Dalam teknik ini, kaca berwarna dibakar di dalam bingkai kawat halus untuk membentuk ilustrasi permanen, menghasilkan gradasi warna biru muda dan putih tim nasional Argentina yang tidak akan pudar dimakan waktu. Untuk menambah nuansa kemewahan ekstrem, seluruh bingkai (frame) ponsel serta garis tepi (outline) dari desain tersebut dilapisi emas 24 karat murni yang mengilap. Sebagai barang koleksi terbatas dengan total produksi hanya 19 unit di seluruh dunia, varian berbasis Fold 8 Ultra ini dibanderol mulai dari angka fantastis USD13.130 (sekitar Rp215 jutaan) untuk varian penyimpanan 256GB, belum termasuk sensasi eksklusivitas yang hanya akan dirasakan oleh segelintir elit.
Baca Juga: Bocoran Samsung Galaxy S27 Ultra, Batalkan Kamera Horizontal ala Google Pixel

Di sisi lain, persaingan abadi ini diimbangi dengan edisi spesial Cristiano Ronaldo yang didasarkan pada perangkat Apple iPhone 17 Pro dan Pro Max. Dengan filosofi desain yang sama namun interpretasi visual yang berbeda, Caviar kembali menyulap ponsel andalan Apple ini menggunakan metode cloisonne enamel. Kali ini, warna yang dominan adalah palet hijau dan merah yang menjadi ciri khas tim nasional Portugal. Panel belakang dihiasi oleh potret CR7 yang karismatik, aksen nomor 7 yang ikonik, serta lambang negara Portugal (coat of arms) yang diletakkan di atas latar belakang geometris modern, menciptakan ilusi tiga dimensi yang begitu dalam.

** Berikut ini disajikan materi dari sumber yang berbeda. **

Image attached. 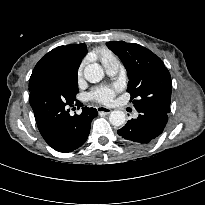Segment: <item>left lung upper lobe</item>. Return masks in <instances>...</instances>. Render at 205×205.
Segmentation results:
<instances>
[{
	"label": "left lung upper lobe",
	"mask_w": 205,
	"mask_h": 205,
	"mask_svg": "<svg viewBox=\"0 0 205 205\" xmlns=\"http://www.w3.org/2000/svg\"><path fill=\"white\" fill-rule=\"evenodd\" d=\"M123 62L129 82L134 107L170 112L172 83L168 69L162 60L147 48L124 41L106 43Z\"/></svg>",
	"instance_id": "5c2ea615"
}]
</instances>
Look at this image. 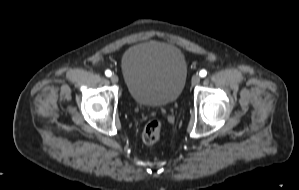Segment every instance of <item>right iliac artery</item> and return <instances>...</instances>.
Listing matches in <instances>:
<instances>
[{
  "label": "right iliac artery",
  "mask_w": 299,
  "mask_h": 190,
  "mask_svg": "<svg viewBox=\"0 0 299 190\" xmlns=\"http://www.w3.org/2000/svg\"><path fill=\"white\" fill-rule=\"evenodd\" d=\"M105 75H106L107 77H110V76L112 75V72H111L110 70H106V71H105Z\"/></svg>",
  "instance_id": "right-iliac-artery-1"
}]
</instances>
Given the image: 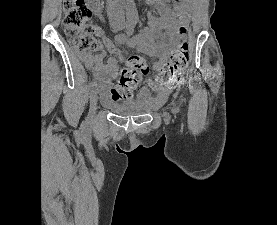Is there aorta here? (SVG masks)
<instances>
[{
    "label": "aorta",
    "instance_id": "1",
    "mask_svg": "<svg viewBox=\"0 0 277 225\" xmlns=\"http://www.w3.org/2000/svg\"><path fill=\"white\" fill-rule=\"evenodd\" d=\"M126 14H127V19L129 21L137 19L138 12H137V8H136V5L134 3V0H127Z\"/></svg>",
    "mask_w": 277,
    "mask_h": 225
}]
</instances>
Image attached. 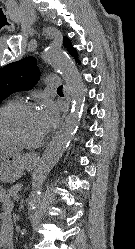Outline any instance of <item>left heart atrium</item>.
<instances>
[{"label": "left heart atrium", "mask_w": 135, "mask_h": 249, "mask_svg": "<svg viewBox=\"0 0 135 249\" xmlns=\"http://www.w3.org/2000/svg\"><path fill=\"white\" fill-rule=\"evenodd\" d=\"M38 116L42 130L45 133L57 123L58 111L52 101L45 100L38 110Z\"/></svg>", "instance_id": "39dd6f15"}]
</instances>
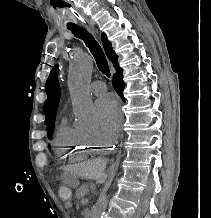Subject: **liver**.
Listing matches in <instances>:
<instances>
[{
  "label": "liver",
  "instance_id": "1",
  "mask_svg": "<svg viewBox=\"0 0 211 218\" xmlns=\"http://www.w3.org/2000/svg\"><path fill=\"white\" fill-rule=\"evenodd\" d=\"M105 168L106 162L104 160H88L84 166H81L79 174L89 178V180H96L97 184H104L107 178Z\"/></svg>",
  "mask_w": 211,
  "mask_h": 218
}]
</instances>
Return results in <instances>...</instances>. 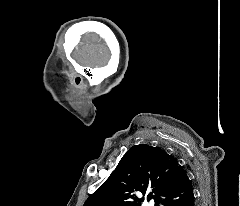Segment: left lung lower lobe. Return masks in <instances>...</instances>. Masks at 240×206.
I'll return each instance as SVG.
<instances>
[{
	"instance_id": "obj_1",
	"label": "left lung lower lobe",
	"mask_w": 240,
	"mask_h": 206,
	"mask_svg": "<svg viewBox=\"0 0 240 206\" xmlns=\"http://www.w3.org/2000/svg\"><path fill=\"white\" fill-rule=\"evenodd\" d=\"M194 200L191 180L179 164L175 179L161 204L163 206H195Z\"/></svg>"
}]
</instances>
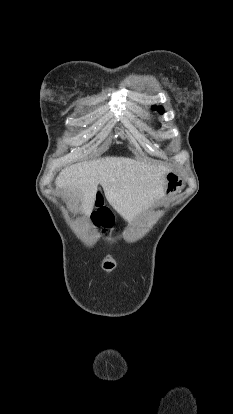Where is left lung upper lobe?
<instances>
[{
    "mask_svg": "<svg viewBox=\"0 0 233 414\" xmlns=\"http://www.w3.org/2000/svg\"><path fill=\"white\" fill-rule=\"evenodd\" d=\"M152 110H157L160 114L164 113V108L161 107V106H159V107L153 106Z\"/></svg>",
    "mask_w": 233,
    "mask_h": 414,
    "instance_id": "1",
    "label": "left lung upper lobe"
}]
</instances>
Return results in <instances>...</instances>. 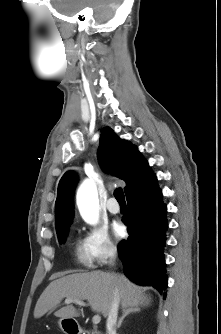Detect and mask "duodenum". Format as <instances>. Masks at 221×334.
<instances>
[{
  "mask_svg": "<svg viewBox=\"0 0 221 334\" xmlns=\"http://www.w3.org/2000/svg\"><path fill=\"white\" fill-rule=\"evenodd\" d=\"M67 332H69L70 334H100L99 332L86 329H70Z\"/></svg>",
  "mask_w": 221,
  "mask_h": 334,
  "instance_id": "duodenum-1",
  "label": "duodenum"
}]
</instances>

Sama seperti edisi Messi, elemen bingkai dan aksen desain lainnya juga tidak luput dari sentuhan lapisan emas 24 karat, memberikan kesan eksklusif yang sebanding dengan reputasi sang pemain. Harga yang dipatok untuk edisi Ronaldo ini sedikit lebih “ramah” di angka USD$11.410 (sekitar Rp188 jutaan) untuk model iPhone 17 Pro 256GB, namun tetap berada di jajaran produk paling mahal di kelasnya. Caviar juga menegaskan bahwa kedua edisi ini akan dikirimkan dalam kemasan kustom yang sangat spesial, yang di dalamnya terdapat kunci berlapis emas serta koin bermerek—sebuah ritual pembukaan yang menambah pengalaman unboxing menjadi layaknya membuka peti harta karun.

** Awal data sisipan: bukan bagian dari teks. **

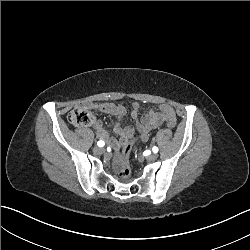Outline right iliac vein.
Wrapping results in <instances>:
<instances>
[{
    "label": "right iliac vein",
    "mask_w": 250,
    "mask_h": 250,
    "mask_svg": "<svg viewBox=\"0 0 250 250\" xmlns=\"http://www.w3.org/2000/svg\"><path fill=\"white\" fill-rule=\"evenodd\" d=\"M93 151L94 153L96 154H102L104 152V149L103 148H100V147H94L93 148Z\"/></svg>",
    "instance_id": "63e3f726"
}]
</instances>
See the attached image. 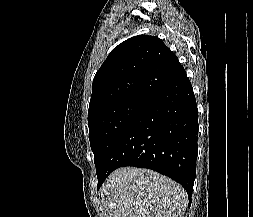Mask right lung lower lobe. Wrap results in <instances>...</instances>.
I'll use <instances>...</instances> for the list:
<instances>
[{"label": "right lung lower lobe", "mask_w": 253, "mask_h": 217, "mask_svg": "<svg viewBox=\"0 0 253 217\" xmlns=\"http://www.w3.org/2000/svg\"><path fill=\"white\" fill-rule=\"evenodd\" d=\"M197 113L193 88L184 70L148 101L122 133L106 160L97 189L115 169L135 166L177 181L190 200L196 172Z\"/></svg>", "instance_id": "right-lung-lower-lobe-1"}]
</instances>
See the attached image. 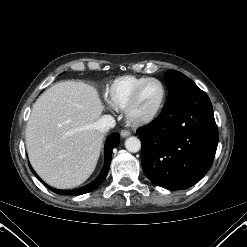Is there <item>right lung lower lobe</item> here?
<instances>
[{"mask_svg":"<svg viewBox=\"0 0 247 247\" xmlns=\"http://www.w3.org/2000/svg\"><path fill=\"white\" fill-rule=\"evenodd\" d=\"M119 140H120V135L118 133H113L111 134L107 140H106V144H105V165L101 171V173L99 174V176L90 184L83 186L81 188L78 189H74V190H58V189H54L50 186H48L47 184H45L39 177L38 175L35 173V171L32 169V167L30 166L31 171L34 173V175L50 190L58 193V194H62V195H81V194H85L88 192L93 191L94 189H96L106 178L108 171H109V167H110V162H111V156H112V149L114 147H116L119 144Z\"/></svg>","mask_w":247,"mask_h":247,"instance_id":"obj_1","label":"right lung lower lobe"}]
</instances>
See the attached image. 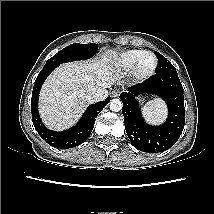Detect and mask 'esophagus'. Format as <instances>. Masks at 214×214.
I'll list each match as a JSON object with an SVG mask.
<instances>
[{"label":"esophagus","instance_id":"34e87169","mask_svg":"<svg viewBox=\"0 0 214 214\" xmlns=\"http://www.w3.org/2000/svg\"><path fill=\"white\" fill-rule=\"evenodd\" d=\"M120 94V90L119 89H115L113 92H112V96L113 97H118Z\"/></svg>","mask_w":214,"mask_h":214}]
</instances>
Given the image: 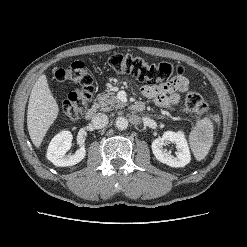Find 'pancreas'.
I'll list each match as a JSON object with an SVG mask.
<instances>
[{"mask_svg":"<svg viewBox=\"0 0 247 247\" xmlns=\"http://www.w3.org/2000/svg\"><path fill=\"white\" fill-rule=\"evenodd\" d=\"M98 106L102 111H110L113 109H121L125 103L121 102L113 93H104L98 97Z\"/></svg>","mask_w":247,"mask_h":247,"instance_id":"cf45deb5","label":"pancreas"}]
</instances>
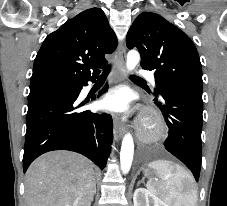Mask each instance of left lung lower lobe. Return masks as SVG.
I'll use <instances>...</instances> for the list:
<instances>
[{"label": "left lung lower lobe", "instance_id": "1", "mask_svg": "<svg viewBox=\"0 0 227 206\" xmlns=\"http://www.w3.org/2000/svg\"><path fill=\"white\" fill-rule=\"evenodd\" d=\"M163 101L155 98L169 129L163 148L180 159L199 179L201 167L202 93L167 88L160 92Z\"/></svg>", "mask_w": 227, "mask_h": 206}]
</instances>
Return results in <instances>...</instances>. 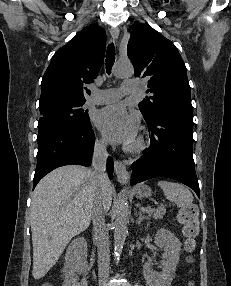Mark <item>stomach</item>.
<instances>
[{"instance_id":"1","label":"stomach","mask_w":231,"mask_h":286,"mask_svg":"<svg viewBox=\"0 0 231 286\" xmlns=\"http://www.w3.org/2000/svg\"><path fill=\"white\" fill-rule=\"evenodd\" d=\"M139 198H148L151 196L152 191L147 185H141L135 190Z\"/></svg>"}]
</instances>
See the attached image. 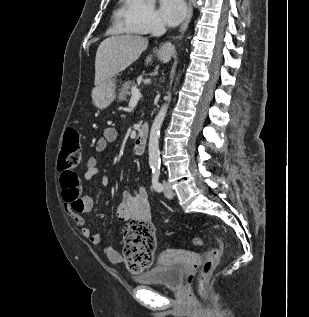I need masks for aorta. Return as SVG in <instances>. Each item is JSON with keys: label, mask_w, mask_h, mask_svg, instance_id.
Masks as SVG:
<instances>
[{"label": "aorta", "mask_w": 309, "mask_h": 317, "mask_svg": "<svg viewBox=\"0 0 309 317\" xmlns=\"http://www.w3.org/2000/svg\"><path fill=\"white\" fill-rule=\"evenodd\" d=\"M171 96L167 97V101H170ZM168 110V103H165L158 114L156 115L150 130L149 143H148V154H149V165L151 167L160 166V151H159V138L160 129L163 124L164 118Z\"/></svg>", "instance_id": "aorta-1"}]
</instances>
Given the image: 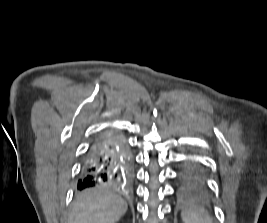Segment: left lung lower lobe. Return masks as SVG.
Here are the masks:
<instances>
[{
  "label": "left lung lower lobe",
  "instance_id": "1",
  "mask_svg": "<svg viewBox=\"0 0 267 223\" xmlns=\"http://www.w3.org/2000/svg\"><path fill=\"white\" fill-rule=\"evenodd\" d=\"M178 175L179 176H184L186 179H190L191 180V179L197 178L198 176H202V171H179Z\"/></svg>",
  "mask_w": 267,
  "mask_h": 223
}]
</instances>
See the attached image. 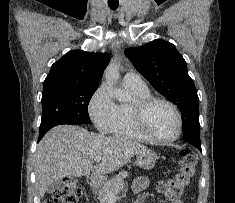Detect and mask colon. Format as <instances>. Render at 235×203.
I'll return each instance as SVG.
<instances>
[{
  "label": "colon",
  "mask_w": 235,
  "mask_h": 203,
  "mask_svg": "<svg viewBox=\"0 0 235 203\" xmlns=\"http://www.w3.org/2000/svg\"><path fill=\"white\" fill-rule=\"evenodd\" d=\"M197 156L189 149L181 151V159L175 174L158 183V191L169 199H178L195 176ZM82 192L72 178L64 179L46 203H78Z\"/></svg>",
  "instance_id": "colon-1"
}]
</instances>
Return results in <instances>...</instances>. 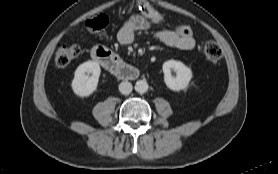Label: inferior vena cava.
Returning a JSON list of instances; mask_svg holds the SVG:
<instances>
[{"instance_id": "inferior-vena-cava-1", "label": "inferior vena cava", "mask_w": 278, "mask_h": 174, "mask_svg": "<svg viewBox=\"0 0 278 174\" xmlns=\"http://www.w3.org/2000/svg\"><path fill=\"white\" fill-rule=\"evenodd\" d=\"M133 87L132 84L130 82H121L119 84V91L124 94V95H128L131 93Z\"/></svg>"}]
</instances>
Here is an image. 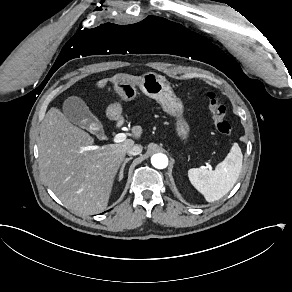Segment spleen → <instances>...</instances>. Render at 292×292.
Masks as SVG:
<instances>
[{
  "mask_svg": "<svg viewBox=\"0 0 292 292\" xmlns=\"http://www.w3.org/2000/svg\"><path fill=\"white\" fill-rule=\"evenodd\" d=\"M242 159L241 149L234 144L230 153L214 170L189 169L188 179L207 202L218 200L231 190L237 181L242 169Z\"/></svg>",
  "mask_w": 292,
  "mask_h": 292,
  "instance_id": "1",
  "label": "spleen"
}]
</instances>
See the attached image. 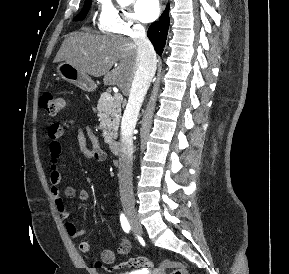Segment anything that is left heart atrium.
Returning a JSON list of instances; mask_svg holds the SVG:
<instances>
[{
    "instance_id": "1",
    "label": "left heart atrium",
    "mask_w": 289,
    "mask_h": 274,
    "mask_svg": "<svg viewBox=\"0 0 289 274\" xmlns=\"http://www.w3.org/2000/svg\"><path fill=\"white\" fill-rule=\"evenodd\" d=\"M135 10L141 21L151 22L155 20L160 13L159 0H137Z\"/></svg>"
}]
</instances>
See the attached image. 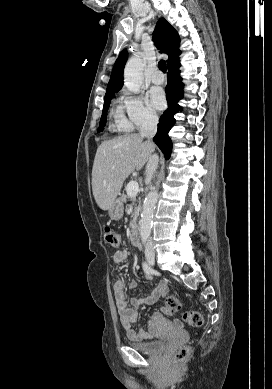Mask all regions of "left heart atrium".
Wrapping results in <instances>:
<instances>
[{
    "label": "left heart atrium",
    "mask_w": 272,
    "mask_h": 389,
    "mask_svg": "<svg viewBox=\"0 0 272 389\" xmlns=\"http://www.w3.org/2000/svg\"><path fill=\"white\" fill-rule=\"evenodd\" d=\"M150 106L155 110H163L166 106V100L161 90H152L149 93Z\"/></svg>",
    "instance_id": "obj_1"
}]
</instances>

Menariknya, ambisi Caviar tidak berhenti pada dua nama besar itu. Dalam pengumumannya, mereka juga menyebutkan rencana untuk merilis edisi kustom bertema Erling Haaland yang akan menggunakan perangkat iPhone Ultra, meski pengerjaannya baru akan direalisasikan setelah gelaran acara hardware Apple pada bulan September mendatang. Hal ini menandakan bahwa koleksi Legends adalah warisan dinamis yang akan terus tumbuh seiring pergantian generasi pesepakbola. Dengan total produksi yang dibatasi hanya 19 unit per desain, Caviar tidak hanya menjual perangkat keras teknologi tercanggih, tetapi juga menjual narasi sejarah dan sentimen penggemar.